Looking northward at a dead/dying Elm tree. No Morels yet, but this is what I've been hunting while I wait for 'em to pop


----------



## eadsiam (Mar 24, 2019)

I’m in NC and found my first few today


----------



## Jamesh (May 17, 2017)

eadsiam said:


> I’m in NC and found my first few today


Where are you at?


----------



## rick (Mar 16, 2014)

eadsiam said:


> I’m in NC and found my first few today


 Blacks, greys, yellows? And what part of the state?


----------



## Walkabout (Mar 11, 2018)

eadsiam said:


> I’m in NC and found my first few today


Don't just leave us hanging. Pictures, descriptions and general location would be appreciated I'm sure.


----------



## NCRealEstateGuy (Mar 20, 2018)

I suspect they will be up in a day or two since it is raining pretty good right now, and the temps have eased up a bit.


----------



## swampcat (Mar 23, 2018)

I live in Davidson county and going out this Friday 3-29. They should be up with this rain we had and temps should be just right, according to 10 day forecast. Old Spot I'm Coming!!!


----------



## Judgesherpa (May 3, 2017)

Hey all, I'm up here in Central NH. Still 2 feet of snow in the ground. Our window is middle May to June. LOL 
I'm driving to Florida 4/17-4/20 via I-81. Would love to hook up with a local and forage just a few to bring to my family in Fl.
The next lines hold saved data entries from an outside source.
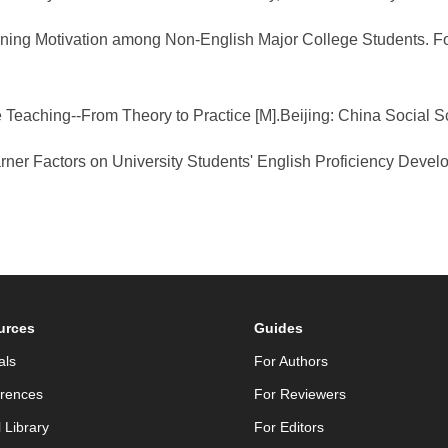
 Learning Motivation among Non-English Major College Students
 Teaching--From Theory to Practice [M].Beijing: China Social 
earner Factors on University Students' English Proficiency Dev
urces
Guides
als
For Authors
rences
For Reviewers
l Library
For Editors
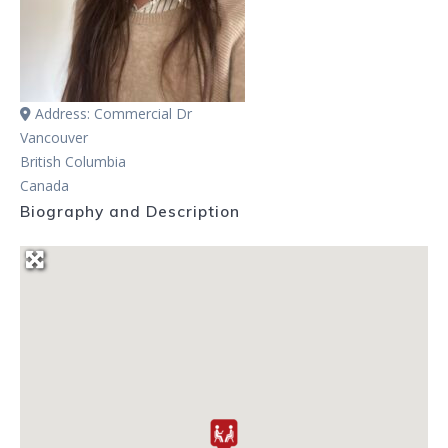
Address:
Commercial Dr
Vancouver
British Columbia
Canada
Biography and Description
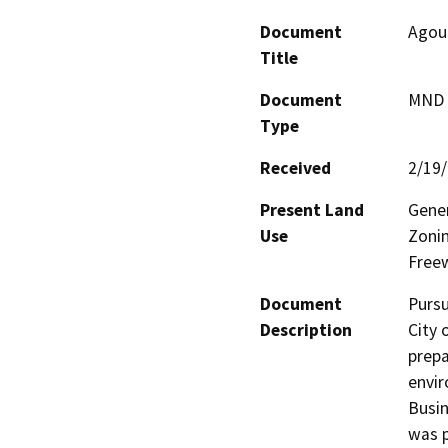
Document
Agour
Title
Document
MND -
Type
Received
2/19
Present Land
Gener
Use
Zonin
Freew
Document
Pursu
Description
City 
prepa
envir
Busin
was p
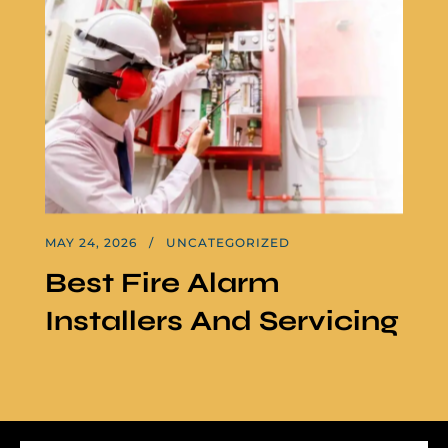
MAY 24, 2026
UNCATEGORIZED
Best Fire Alarm
Installers And Servicing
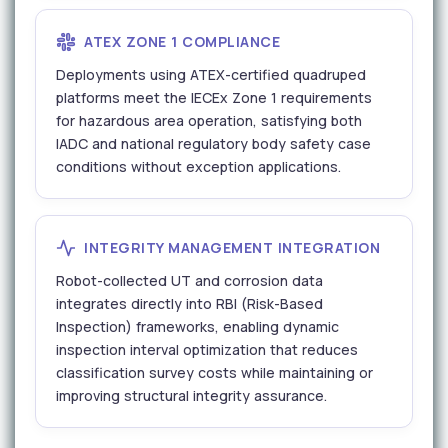
ATEX ZONE 1 COMPLIANCE
Deployments using ATEX-certified quadruped
platforms meet the IECEx Zone 1 requirements
for hazardous area operation, satisfying both
IADC and national regulatory body safety case
conditions without exception applications.
INTEGRITY MANAGEMENT INTEGRATION
Robot-collected UT and corrosion data
integrates directly into RBI (Risk-Based
Inspection) frameworks, enabling dynamic
inspection interval optimization that reduces
classification survey costs while maintaining or
improving structural integrity assurance.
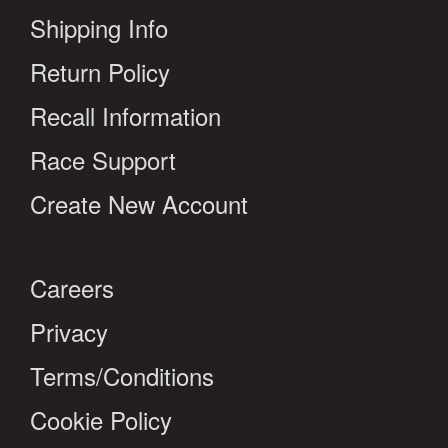
Shipping Info
Return Policy
Recall Information
Race Support
Create New Account
Careers
Privacy
Terms/Conditions
Cookie Policy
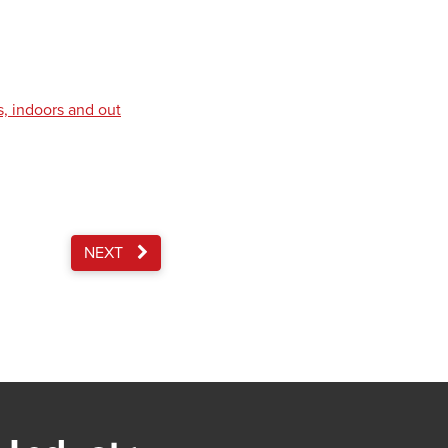
s, indoors and out
NEXT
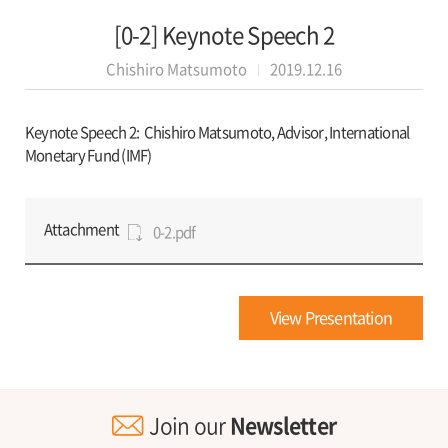
[0-2] Keynote Speech 2
Chishiro Matsumoto
2019.12.16
Keynote Speech 2:
Chishiro Matsumoto, Advisor, International
Monetary Fund (IMF)
Attachment
0-2.pdf
View Presentation
Join our
Newsletter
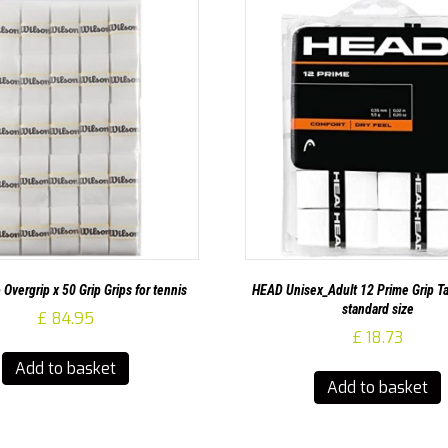
 Overgrip x 50 Grip Grips for tennis
HEAD Unisex_Adult 12 Prime Grip Ta
standard size
£
84.95
£
18.73
Add to basket
Add to basket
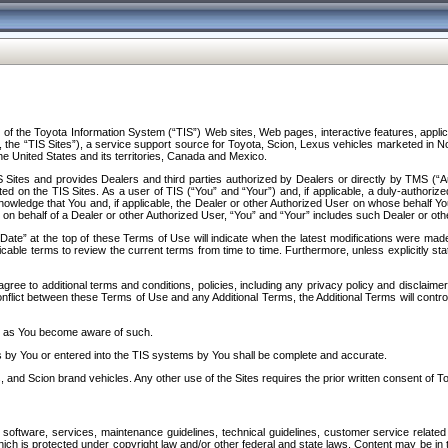
f the Toyota Information System (“TIS”) Web sites, Web pages, interactive features, applica
y, the “TIS Sites”), a service support source for Toyota, Scion, Lexus vehicles marketed i
e United States and its territories, Canada and Mexico.
Sites and provides Dealers and third parties authorized by Dealers or directly by TMS (“A
d on the TIS Sites. As a user of TIS (“You” and “Your”) and, if applicable, a duly-authoriz
ledge that You and, if applicable, the Dealer or other Authorized User on whose behalf You 
 on behalf of a Dealer or other Authorized User, “You” and “Your” includes such Dealer or oth
” at the top of these Terms of Use will indicate when the latest modifications were made. 
icable terms to review the current terms from time to time. Furthermore, unless explicitly s
gree to additional terms and conditions, policies, including any privacy policy and disclaimer
nflict between these Terms of Use and any Additional Terms, the Additional Terms will control
on as You become aware of such.
es by You or entered into the TIS systems by You shall be complete and accurate.
 and Scion brand vehicles. Any other use of the Sites requires the prior written consent of T
oftware, services, maintenance guidelines, technical guidelines, customer service related 
f which is protected under copyright law and/or other federal and state laws. Content may be i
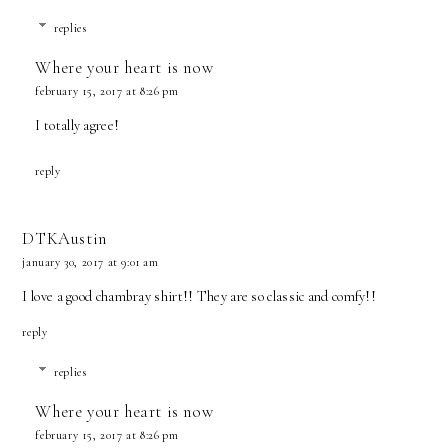
replies
Where your heart is now
february 15, 2017 at 8:26 pm
I totally agree!
reply
DTKAustin
january 30, 2017 at 9:01 am
I love a good chambray shirt!! They are so classic and comfy!!
reply
replies
Where your heart is now
february 15, 2017 at 8:26 pm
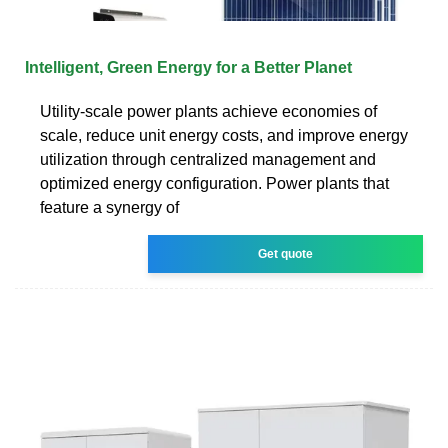
Intelligent, Green Energy for a Better Planet
Utility-scale power plants achieve economies of
scale, reduce unit energy costs, and improve energy
utilization through centralized management and
optimized energy configuration. Power plants that
feature a synergy of
Get quote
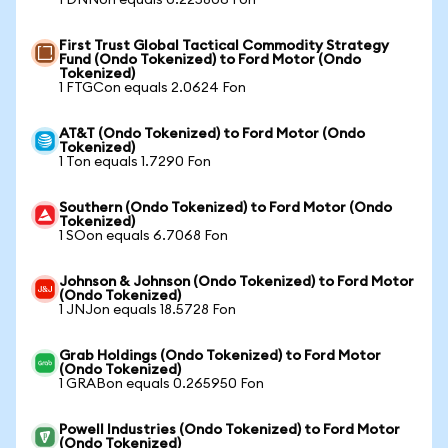
1 DNNon equals 0.225806 Fon
First Trust Global Tactical Commodity Strategy
Fund (Ondo Tokenized) to Ford Motor (Ondo
Tokenized)
1 FTGCon equals 2.0624 Fon
AT&T (Ondo Tokenized) to Ford Motor (Ondo
Tokenized)
1 Ton equals 1.7290 Fon
Southern (Ondo Tokenized) to Ford Motor (Ondo
Tokenized)
1 SOon equals 6.7068 Fon
Johnson & Johnson (Ondo Tokenized) to Ford Motor
(Ondo Tokenized)
1 JNJon equals 18.5728 Fon
Grab Holdings (Ondo Tokenized) to Ford Motor
(Ondo Tokenized)
1 GRABon equals 0.265950 Fon
Powell Industries (Ondo Tokenized) to Ford Motor
(Ondo Tokenized)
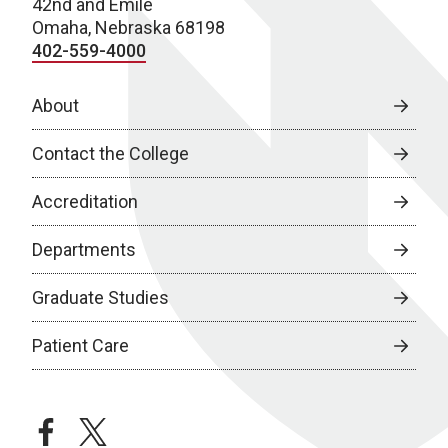
42nd and Emile
Omaha, Nebraska 68198
402-559-4000
About
Contact the College
Accreditation
Departments
Graduate Studies
Patient Care
facebook
twitter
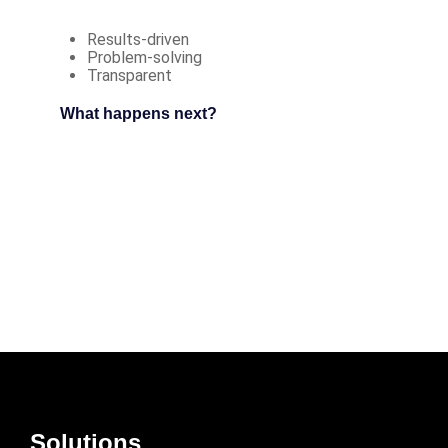
Results-driven
Problem-solving
Transparent
What happens next?
Solutions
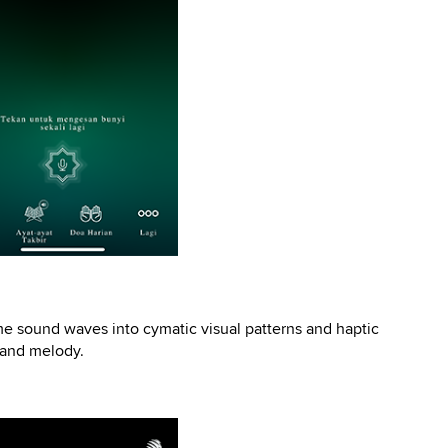
ime sound waves into cymatic visual patterns and haptic
m and melody.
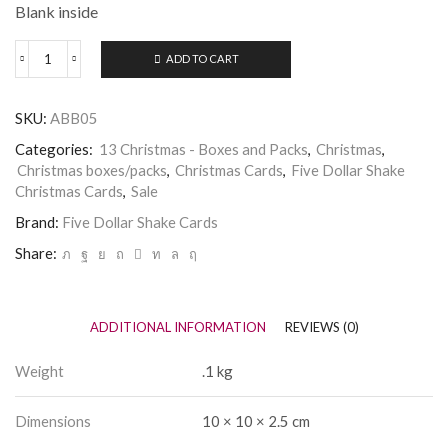
Blank inside
ADD TO CART
Box
of
Five
SKU:
ABB05
Dollar
Shake
Categories:
13 Christmas - Boxes and Packs
,
Christmas
,
Christmas
Christmas boxes/packs
,
Christmas Cards
,
Five Dollar Shake
Cards
Christmas Cards
,
Sale
-
Dachsund
Brand:
Five Dollar Shake Cards
and
Presents
Share:
quantity
ADDITIONAL INFORMATION
REVIEWS (0)
Weight
.1 kg
Dimensions
10 × 10 × 2.5 cm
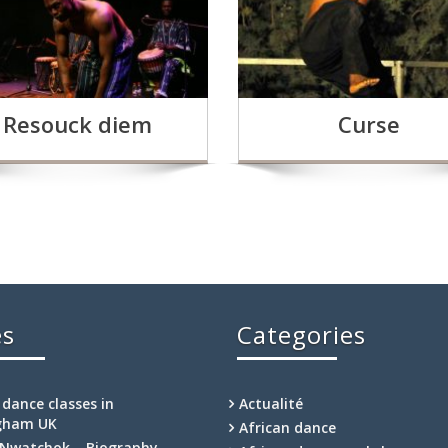
Resouck diem
Curse
es
Categories
 dance classes in
Actualité
gham UK
African dance
Nwatchok – Biography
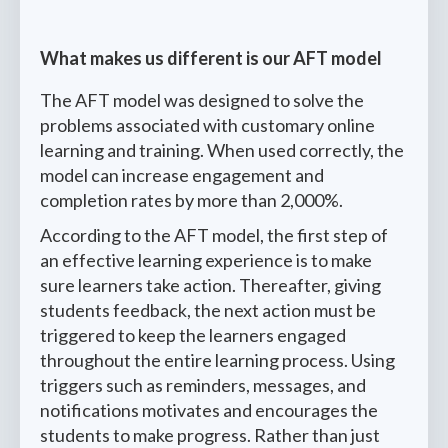
What makes us different is our AFT model
The AFT model was designed to solve the
problems associated with customary online
learning and training. When used correctly, the
model can increase engagement and
completion rates by more than 2,000%.
According to the AFT model, the first step of
an effective learning experience is to make
sure learners take action. Thereafter, giving
students feedback, the next action must be
triggered to keep the learners engaged
throughout the entire learning process. Using
triggers such as reminders, messages, and
notifications motivates and encourages the
students to make progress. Rather than just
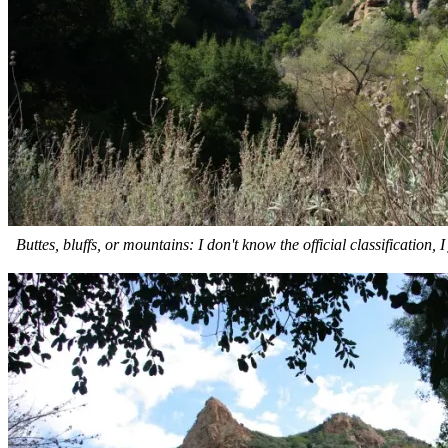
Buttes, bluffs, or mountains: I don't know the official classification, 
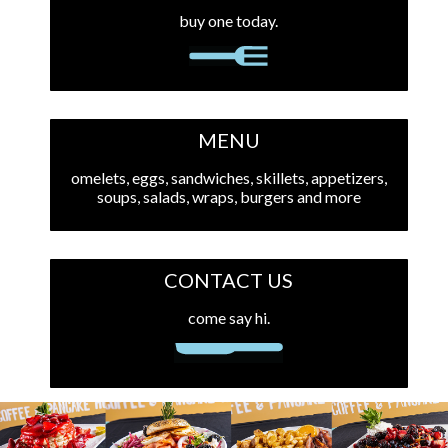
buy one today.
MENU
omelets, eggs, sandwiches, skillets, appetizers,
soups, salads, wraps, burgers and more
CONTACT US
come say hi.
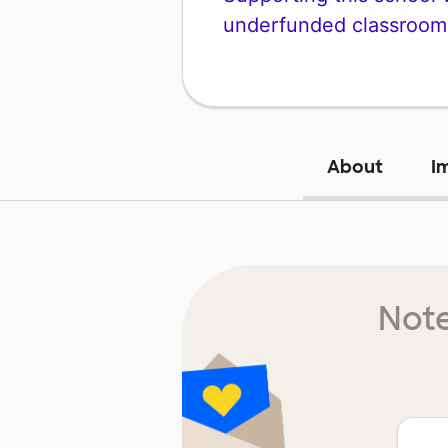
underfunded classroom
About
I
Note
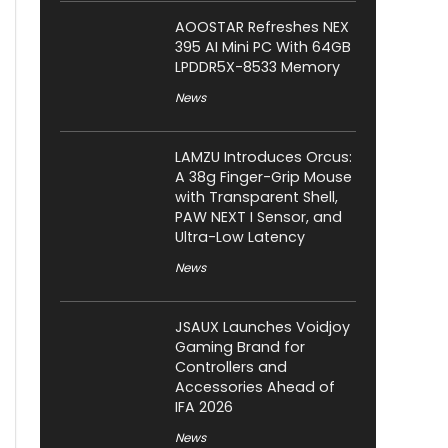
AOOSTAR Refreshes NEX
395 AI Mini PC With 64GB
LPDDR5X-8533 Memory
News
LAMZU Introduces Orcus:
A 38g Finger-Grip Mouse
with Transparent Shell,
PAW NEXT I Sensor, and
Ultra-Low Latency
News
JSAUX Launches Voidjoy
Gaming Brand for
Controllers and
Accessories Ahead of
IFA 2026
News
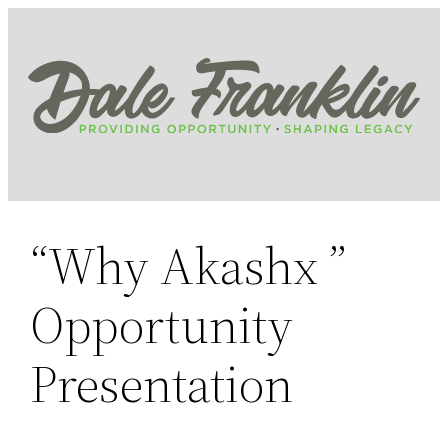
Skip
to
content
“Why Akashx ”
Opportunity
Presentation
Probably the only person you might even consider as a tagalong seeing my home is over a dozen hours away. I'll bring some dried black trumpet mushrooms and a pint of our Maple Syrup as a gesture of appreciation. Thanks


----------



## baby_barefoot (Mar 20, 2018)

Oi vey, I meant east.


----------



## HawkeyeMerkels (May 5, 2018)

macmacjoe said:


> Boy o boy my shroom walking stick sure is gettin restless !


Yes MacMacJoe!! I can relate. Mine is anxious as I am! G'Luck this season, Pick loads of em, & HappyHunting!


----------



## macmacjoe (Apr 7, 2018)

finding the spots this year !!! been pickin ,mostly around tulip trees up at 2500-3000 ft at Harmon Den mmmmmmmmmmmmm they sure tasted great!!!!


----------